Breast reconstruction can help patients feel emotionally and physically complete. Improved reconstruction techniques and new treatments mean that patients have more options for breast reconstruction and better outcomes.
If you are thinking about breast reconstruction, talk to us at Breast Reconstruction Associates, you breast reconstructive surgery experts in Dallas. This allows not only you, but your medical team to formulate the best treatment plan for you. This is imperative, especially if you are a smoker.
It’s general knowledge that smoking can cause a lot of health concerns, but for patients who are about to undergo breast reconstruction, the effects can be devastating. Smokers heal poorly, especially for those who undergo surgery that requires a flap of tissue to repair the wound. The risk of complications for smokers is very high, and this is why there are plastic surgeons who won’t perform the procedure for their patients unless they quit smoking.
Here are more reasons why smokers should quit before undergoing breast reconstruction surgery:
1. Smoking impedes normal lung and heart function
Smoking hinders both lung and heart function, and heightens the patient’s risk for lung and heart complications during (and after) surgery. In fact, a recent study found that smokers have about 80 percent greater risk of heart attack after the procedure compared to nonsmokers.

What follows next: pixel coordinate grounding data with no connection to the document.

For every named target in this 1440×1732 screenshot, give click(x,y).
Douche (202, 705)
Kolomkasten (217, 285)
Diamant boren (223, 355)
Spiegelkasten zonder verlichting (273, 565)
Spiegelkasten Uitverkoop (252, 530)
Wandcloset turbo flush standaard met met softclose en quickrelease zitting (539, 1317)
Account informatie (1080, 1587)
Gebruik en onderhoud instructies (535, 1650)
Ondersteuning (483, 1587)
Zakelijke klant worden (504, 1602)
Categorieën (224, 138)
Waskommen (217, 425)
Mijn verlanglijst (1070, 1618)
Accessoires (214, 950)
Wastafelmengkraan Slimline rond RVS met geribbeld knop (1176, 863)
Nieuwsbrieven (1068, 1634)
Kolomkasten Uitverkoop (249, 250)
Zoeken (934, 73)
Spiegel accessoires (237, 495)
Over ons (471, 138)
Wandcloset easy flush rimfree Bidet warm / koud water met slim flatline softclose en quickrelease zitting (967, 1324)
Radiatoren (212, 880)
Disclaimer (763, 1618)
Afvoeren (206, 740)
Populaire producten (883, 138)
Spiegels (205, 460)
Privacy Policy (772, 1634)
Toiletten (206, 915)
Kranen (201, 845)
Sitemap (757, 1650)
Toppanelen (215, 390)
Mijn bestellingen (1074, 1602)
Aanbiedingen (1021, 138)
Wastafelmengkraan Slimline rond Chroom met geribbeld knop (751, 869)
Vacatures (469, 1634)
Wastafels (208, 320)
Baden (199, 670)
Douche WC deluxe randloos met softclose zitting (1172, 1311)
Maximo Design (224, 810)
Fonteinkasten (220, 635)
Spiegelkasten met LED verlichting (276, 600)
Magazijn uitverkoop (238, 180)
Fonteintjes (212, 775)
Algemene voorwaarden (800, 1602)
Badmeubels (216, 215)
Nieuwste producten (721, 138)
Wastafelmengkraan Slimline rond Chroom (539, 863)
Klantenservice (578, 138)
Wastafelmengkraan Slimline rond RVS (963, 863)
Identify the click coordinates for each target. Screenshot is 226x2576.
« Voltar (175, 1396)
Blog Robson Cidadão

2. Smoking causes poor wound healing
Smoking can interfere and slow down the healing of body tissues, including the skin. Smokers have a high percentage of having wound infection after surgery, longer hospital stays, longer healing times, poor scarring, concerns with new scars opening up, and a less favorable appearance of the reconstructed breast.
3. Smoking complicates anesthesia
Smokers’ lungs do not respond to anesthesia in the same way as a non-smokers’ lungs. A smoker’s lungs are more prone to complications linked with anesthesia, like pneumonia.
We at Breast Reconstruction Associates, you breast reconstructive surgery specialists in Dallas, urge you to quit the smoking habit at least 6 weeks before the procedure, and not resume it after surgery. Today, a wide range of smoking assistive methods and cessation counselling are available – and they can help patients better prepare themselves for the best outcome possible.